There are no ‘right’ schools or approaches. We need to foster experimentation and excellence in our schools and to connect this creative ecology very much with those parts of the profession that are progressive across the breadth of the discipline. In my view, schools should be research led and primarily focussed on the kinds of discoveries that are made when architecture is bought face to face with new conditions – social, political, economic, technological. Architecture needs to understand itself in relation to the many other disciplines that come together in the making of our world. We have serious challenges to address and serious new technologies to absorb.

What are you most excited about when you think about the impact architecture will have on our world?

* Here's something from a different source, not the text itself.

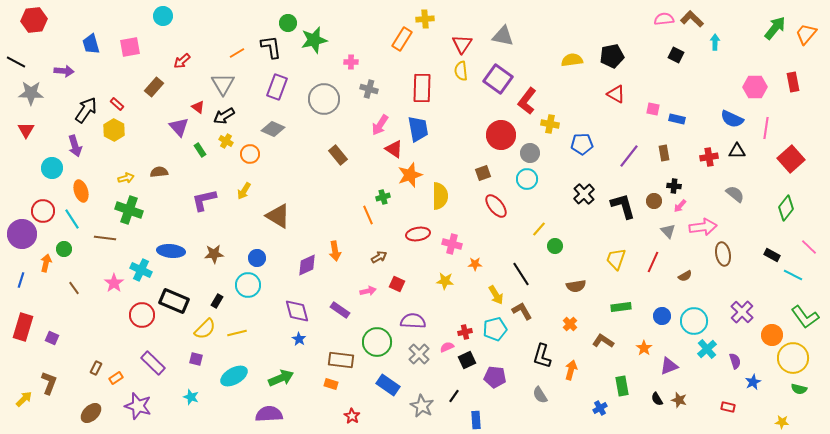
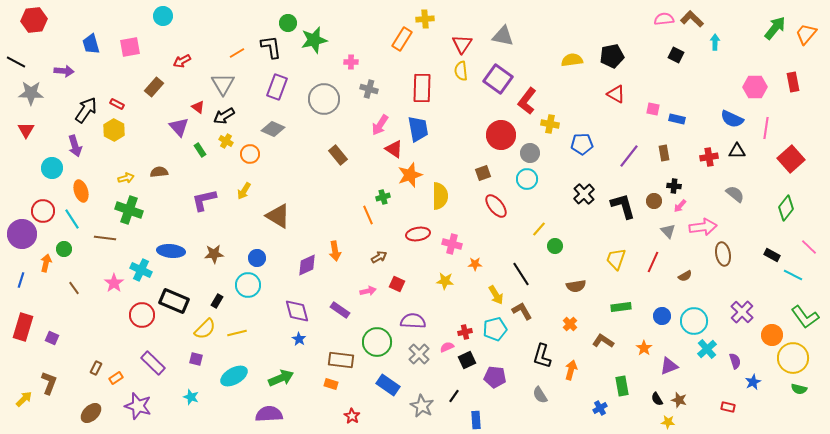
red arrow at (182, 61): rotated 12 degrees clockwise
red rectangle at (117, 104): rotated 16 degrees counterclockwise
yellow star at (782, 422): moved 114 px left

Virginia Tech has incredible technological capability around things like automated vehicles, power electronics, computer engineering, and biomedical research. Our Beyond Boundaries Vision, anticipates the need to bring these disciplines together with the liberal arts which we understand as a critical foundation to building the best technical capability. The Hokie community put great store in the VT Ut Prosim moto, which refers to the motivation to be of service with a transformational purpose. These are the cornerstones of the next-generation university that we are currently building to take on climate, social and economic challenges propelled by the invention and adoption of new technologies that will be instrumental in bringing about a next Industrial Age.

The College of Architecture and Urban Studies are pursuing these ends through new health design and smart construction initiatives. Through partnerships with industry VT CAUS are investing in new smart construction capability on the back of our series of world’s best solar decathlon houses (spanning several decades) and award winning design and construct pavilions and we are linking this with our expertise in policy, engineering, and community engagement to invent the future of the construction industries as architecture adopts robotic, advanced manufacturing and artificial intelligence capabilities.

Our students will design and build key experimental components of new buildings on our main campus as a part of this initiative. At the same time we are establishing a new Health Design Research Lab in Roanoke in partnership with the VT Carilion medical school, the Fralin Biomedical Research Facility, and the Carilion Clinic organization to design better health and health care futures. Our vision is to bring our students directly into these projects as the foundation of their learning experiences and to be led by our faculty who are actively engaged in research in these areas and partnered with industry, government and the community.

Architecture can have a great impact if: it is capable of letting go of some of its ingrained bigotries, can better understand the social/team condition of creativity and the roles that key individuals play, can work collaboratively across disciplines, can embrace new technologies, and can discover the value that others find in architecture. Architecture will never be the same again. Long live architecture.